#### Given records
= = = =

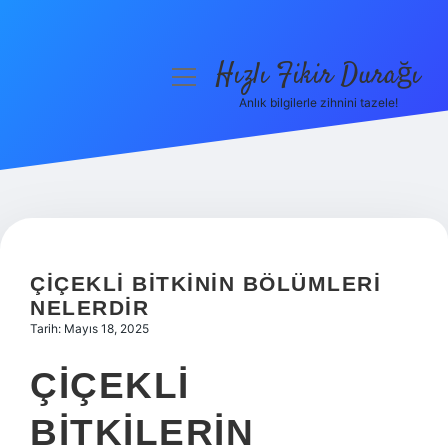
Hızlı Fikir Durağı
menüyü
aç
Anlık bilgilerle zihnini tazele!
Anasayfa
Gizlilik Politikası
Yasal Uyarı
Hakkımızda
ÇIÇEKLI BITKININ BÖLÜMLERI
NELERDIR
Tarih: Mayıs 18, 2025
ÇIÇEKLI
BITKILERIN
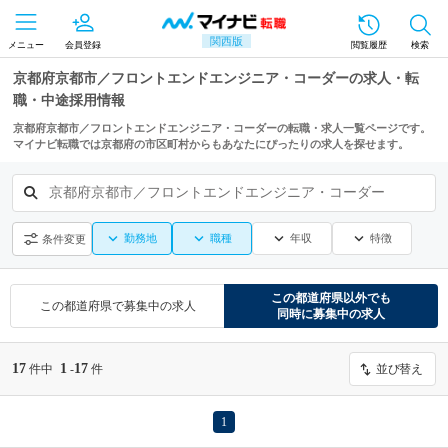
関西版
メニュー
会員登録
閲覧履歴
検索
京都府京都市／フロントエンドエンジニア・コーダーの求人・転
職・中途採用情報
京都府京都市／フロントエンドエンジニア・コーダーの転職・求人一覧ページです。
マイナビ転職では京都府の市区町村からもあなたにぴったりの求人を探せます。
京都府京都市／フロントエンドエンジニア・コーダー
勤務地
職種
年収
特徴
条件変更
この都道府県
以外でも
この都道府県
で募集中の求人
同時に募集中の求人
17
1
17
件中
-
件
並び替え
1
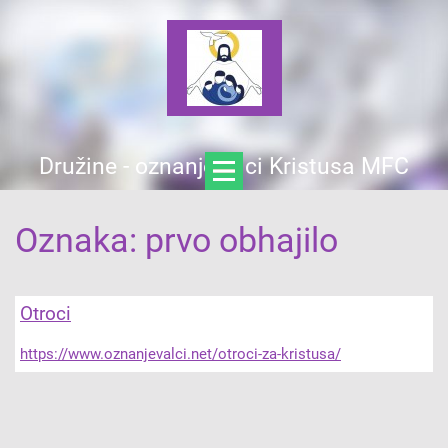
Družine - oznanjevalci Kristusa MFC
Oznaka: prvo obhajilo
Otroci
https://www.oznanjevalci.net/otroci-za-kristusa/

= = = =

#### What to produce
Your answer should be an exact copy of the lines from the one with "Družine - oznanjevalci Kristusa MFC" through the end of the material, with no other lines.

#### Task response
Družine - oznanjevalci Kristusa MFC
Oznaka: prvo obhajilo
Otroci
https://www.oznanjevalci.net/otroci-za-kristusa/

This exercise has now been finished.